Story #9053

Updated by Tom Clegg over 2 years ago

h2. Background

We want to replace our Rails server with a Go server. However:
* Porting the entire code base to Go, and cutting over everything at once, seems unlikely to go smoothly.
* In the time it takes to port, the Rails functionality will change. Keeping them in sync will be challenging.
* Porting the functionality and the corresponding tests at once is likely to result in unnoticed errors and omissions.

h2. Development Proposed approach

The first version of the Go service is just an HTTP proxy: it forwards each request to a configured upstream Rails API server. Nginx configs in the install docs (and existing deployments) are updated to send API requests to this new server.

Next, port _some_ functional/integration tests from the Rails server code base to the Go code base. These tests will pass because Go server is already proxying the relevant requests to the Rails server. (Mocking won't be portable, though!)

Each test that has been ported to Go can be skipped in the Rails code base.

When enough Rails tests are skipped to remove an API from Rails _without making the remaining tests fail_, that API can be ported to Go. The relevant tests are already in place in the Go code base, so they should be a reasonable way to confirm that the new Go port is correct.

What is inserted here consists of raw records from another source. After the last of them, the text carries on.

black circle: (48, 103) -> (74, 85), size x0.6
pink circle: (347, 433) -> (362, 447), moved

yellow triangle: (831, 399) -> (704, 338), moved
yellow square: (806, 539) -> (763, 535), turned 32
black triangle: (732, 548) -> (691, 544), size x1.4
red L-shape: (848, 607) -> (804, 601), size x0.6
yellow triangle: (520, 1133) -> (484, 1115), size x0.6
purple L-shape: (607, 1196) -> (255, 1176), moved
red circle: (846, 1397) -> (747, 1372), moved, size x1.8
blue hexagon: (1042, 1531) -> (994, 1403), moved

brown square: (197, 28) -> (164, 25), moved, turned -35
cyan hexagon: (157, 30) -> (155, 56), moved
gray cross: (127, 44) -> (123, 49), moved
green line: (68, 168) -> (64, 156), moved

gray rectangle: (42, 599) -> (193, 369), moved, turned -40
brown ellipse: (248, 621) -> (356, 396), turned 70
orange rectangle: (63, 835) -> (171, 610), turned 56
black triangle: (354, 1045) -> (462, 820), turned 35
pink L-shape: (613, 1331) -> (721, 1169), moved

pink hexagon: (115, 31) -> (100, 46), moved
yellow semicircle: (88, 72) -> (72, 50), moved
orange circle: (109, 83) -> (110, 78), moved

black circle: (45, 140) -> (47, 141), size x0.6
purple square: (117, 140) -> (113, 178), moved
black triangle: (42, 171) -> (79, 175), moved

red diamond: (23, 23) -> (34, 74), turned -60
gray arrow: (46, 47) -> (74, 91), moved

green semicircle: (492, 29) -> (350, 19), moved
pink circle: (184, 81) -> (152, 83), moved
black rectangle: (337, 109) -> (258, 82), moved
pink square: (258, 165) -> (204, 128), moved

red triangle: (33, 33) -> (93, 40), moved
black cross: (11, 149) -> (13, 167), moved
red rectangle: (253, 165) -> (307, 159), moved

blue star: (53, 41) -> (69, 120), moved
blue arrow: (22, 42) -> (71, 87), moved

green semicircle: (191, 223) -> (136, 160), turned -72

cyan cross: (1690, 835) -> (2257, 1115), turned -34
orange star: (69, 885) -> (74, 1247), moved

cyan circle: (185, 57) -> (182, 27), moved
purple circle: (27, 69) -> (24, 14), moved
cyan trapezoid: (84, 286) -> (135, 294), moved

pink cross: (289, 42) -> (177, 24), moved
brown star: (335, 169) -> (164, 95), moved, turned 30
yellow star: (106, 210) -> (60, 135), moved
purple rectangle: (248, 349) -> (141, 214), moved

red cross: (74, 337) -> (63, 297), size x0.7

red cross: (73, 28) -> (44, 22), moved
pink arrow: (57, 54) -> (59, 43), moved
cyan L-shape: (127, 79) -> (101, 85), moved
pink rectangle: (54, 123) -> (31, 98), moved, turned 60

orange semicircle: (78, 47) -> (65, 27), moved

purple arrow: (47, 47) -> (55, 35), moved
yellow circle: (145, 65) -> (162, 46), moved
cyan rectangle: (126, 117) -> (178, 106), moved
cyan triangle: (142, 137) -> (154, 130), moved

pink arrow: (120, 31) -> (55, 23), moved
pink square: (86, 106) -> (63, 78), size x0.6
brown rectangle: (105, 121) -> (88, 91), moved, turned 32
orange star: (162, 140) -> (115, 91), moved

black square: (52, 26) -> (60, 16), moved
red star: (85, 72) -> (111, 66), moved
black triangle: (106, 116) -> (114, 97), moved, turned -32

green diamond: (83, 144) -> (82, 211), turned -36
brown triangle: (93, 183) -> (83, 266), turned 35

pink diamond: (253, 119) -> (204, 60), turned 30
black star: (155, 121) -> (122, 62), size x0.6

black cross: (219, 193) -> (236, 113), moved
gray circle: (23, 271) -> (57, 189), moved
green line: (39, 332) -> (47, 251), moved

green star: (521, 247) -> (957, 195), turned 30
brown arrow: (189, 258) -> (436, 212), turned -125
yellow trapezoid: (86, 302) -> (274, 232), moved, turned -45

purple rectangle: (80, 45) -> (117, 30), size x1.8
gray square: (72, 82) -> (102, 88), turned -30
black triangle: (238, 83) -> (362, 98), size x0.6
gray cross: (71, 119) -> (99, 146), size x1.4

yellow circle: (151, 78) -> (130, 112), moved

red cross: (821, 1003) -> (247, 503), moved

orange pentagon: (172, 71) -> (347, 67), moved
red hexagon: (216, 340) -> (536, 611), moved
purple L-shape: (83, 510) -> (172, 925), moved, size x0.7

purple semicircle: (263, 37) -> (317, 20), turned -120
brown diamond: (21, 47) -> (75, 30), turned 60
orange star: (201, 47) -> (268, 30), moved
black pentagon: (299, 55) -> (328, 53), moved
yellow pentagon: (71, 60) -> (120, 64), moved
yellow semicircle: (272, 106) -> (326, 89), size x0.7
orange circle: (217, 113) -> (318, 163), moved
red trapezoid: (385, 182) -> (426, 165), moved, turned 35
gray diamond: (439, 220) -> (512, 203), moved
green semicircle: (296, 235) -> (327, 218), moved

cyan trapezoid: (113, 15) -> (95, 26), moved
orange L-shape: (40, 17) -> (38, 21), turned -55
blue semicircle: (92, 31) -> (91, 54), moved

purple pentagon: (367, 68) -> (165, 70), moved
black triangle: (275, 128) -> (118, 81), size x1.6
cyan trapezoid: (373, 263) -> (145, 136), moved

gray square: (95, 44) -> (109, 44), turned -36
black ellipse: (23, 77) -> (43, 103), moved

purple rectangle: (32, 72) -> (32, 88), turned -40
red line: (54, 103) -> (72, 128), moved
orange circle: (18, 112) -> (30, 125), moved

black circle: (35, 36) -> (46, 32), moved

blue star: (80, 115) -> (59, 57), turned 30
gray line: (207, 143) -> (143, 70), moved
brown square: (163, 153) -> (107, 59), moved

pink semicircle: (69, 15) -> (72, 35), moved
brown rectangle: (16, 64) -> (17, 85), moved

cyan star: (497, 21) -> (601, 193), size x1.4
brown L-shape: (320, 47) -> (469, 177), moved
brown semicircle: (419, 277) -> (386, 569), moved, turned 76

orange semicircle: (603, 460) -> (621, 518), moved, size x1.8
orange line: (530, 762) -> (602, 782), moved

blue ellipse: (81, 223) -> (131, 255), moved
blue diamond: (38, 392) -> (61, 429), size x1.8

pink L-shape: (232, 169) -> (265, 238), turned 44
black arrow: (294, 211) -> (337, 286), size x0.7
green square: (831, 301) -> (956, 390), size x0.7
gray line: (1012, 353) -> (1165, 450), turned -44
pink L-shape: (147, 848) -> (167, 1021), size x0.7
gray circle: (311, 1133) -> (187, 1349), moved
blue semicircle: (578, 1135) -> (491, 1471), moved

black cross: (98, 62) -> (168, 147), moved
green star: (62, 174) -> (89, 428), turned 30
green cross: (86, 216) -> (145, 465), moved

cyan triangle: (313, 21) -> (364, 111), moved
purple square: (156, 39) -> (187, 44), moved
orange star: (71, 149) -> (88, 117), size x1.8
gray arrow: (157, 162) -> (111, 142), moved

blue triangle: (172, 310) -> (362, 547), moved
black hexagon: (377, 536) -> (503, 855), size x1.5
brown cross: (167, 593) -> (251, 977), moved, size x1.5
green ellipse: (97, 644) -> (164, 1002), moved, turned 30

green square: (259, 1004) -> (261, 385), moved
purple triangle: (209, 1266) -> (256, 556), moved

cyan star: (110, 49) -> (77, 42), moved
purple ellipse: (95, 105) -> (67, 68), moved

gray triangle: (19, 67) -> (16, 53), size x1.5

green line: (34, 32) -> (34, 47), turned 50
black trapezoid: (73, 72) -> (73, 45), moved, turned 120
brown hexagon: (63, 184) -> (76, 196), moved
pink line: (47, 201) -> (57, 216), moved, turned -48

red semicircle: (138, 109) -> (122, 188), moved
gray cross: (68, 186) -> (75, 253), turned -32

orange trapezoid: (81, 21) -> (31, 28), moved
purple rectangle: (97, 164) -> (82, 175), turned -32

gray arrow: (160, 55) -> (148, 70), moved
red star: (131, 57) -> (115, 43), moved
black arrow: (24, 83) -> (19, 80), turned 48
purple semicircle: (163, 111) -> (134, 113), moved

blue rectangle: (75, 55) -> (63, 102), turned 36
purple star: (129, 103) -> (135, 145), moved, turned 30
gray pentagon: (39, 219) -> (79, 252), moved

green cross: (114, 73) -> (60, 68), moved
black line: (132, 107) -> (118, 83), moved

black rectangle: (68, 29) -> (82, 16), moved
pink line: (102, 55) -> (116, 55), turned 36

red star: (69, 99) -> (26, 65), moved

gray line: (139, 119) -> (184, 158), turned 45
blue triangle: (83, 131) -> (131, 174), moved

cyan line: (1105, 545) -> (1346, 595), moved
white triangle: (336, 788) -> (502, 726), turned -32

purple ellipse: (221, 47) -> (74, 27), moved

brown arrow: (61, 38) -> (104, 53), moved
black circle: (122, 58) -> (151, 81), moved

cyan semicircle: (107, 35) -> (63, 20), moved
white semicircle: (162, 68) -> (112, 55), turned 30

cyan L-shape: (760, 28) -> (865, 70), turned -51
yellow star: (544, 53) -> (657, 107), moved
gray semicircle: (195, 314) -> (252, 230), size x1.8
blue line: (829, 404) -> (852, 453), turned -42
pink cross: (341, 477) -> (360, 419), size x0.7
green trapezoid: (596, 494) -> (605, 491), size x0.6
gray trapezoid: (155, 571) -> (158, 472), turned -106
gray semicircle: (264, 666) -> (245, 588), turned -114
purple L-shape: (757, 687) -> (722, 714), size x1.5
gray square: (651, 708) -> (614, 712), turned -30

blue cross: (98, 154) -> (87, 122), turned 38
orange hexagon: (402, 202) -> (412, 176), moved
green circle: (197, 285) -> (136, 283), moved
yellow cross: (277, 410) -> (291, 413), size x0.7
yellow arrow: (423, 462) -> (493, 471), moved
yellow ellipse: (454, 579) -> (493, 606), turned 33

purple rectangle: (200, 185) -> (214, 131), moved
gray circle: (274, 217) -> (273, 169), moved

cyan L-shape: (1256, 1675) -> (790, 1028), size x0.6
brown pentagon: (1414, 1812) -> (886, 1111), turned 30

Repeat until all tests are ported to Go, and they pass even with the proxy-to-Rails feature removed.

h2. Caveats / TBD

Rails tests are fast (at least faster than Workbench tests, for example) because they use transaction rollback to reset database state. This option won't be available when tests run in a different (Go) process. Practically, this means the Go tests will need to use the "database reset" API, and they will run slowly.
* Perhaps we can start by implementing "database reset" in Go? It will have direct access to the Postgres database, and it could take a snapshot of the database at startup instead of reading the Rails YAML fixtures.
* Is there a better way around this?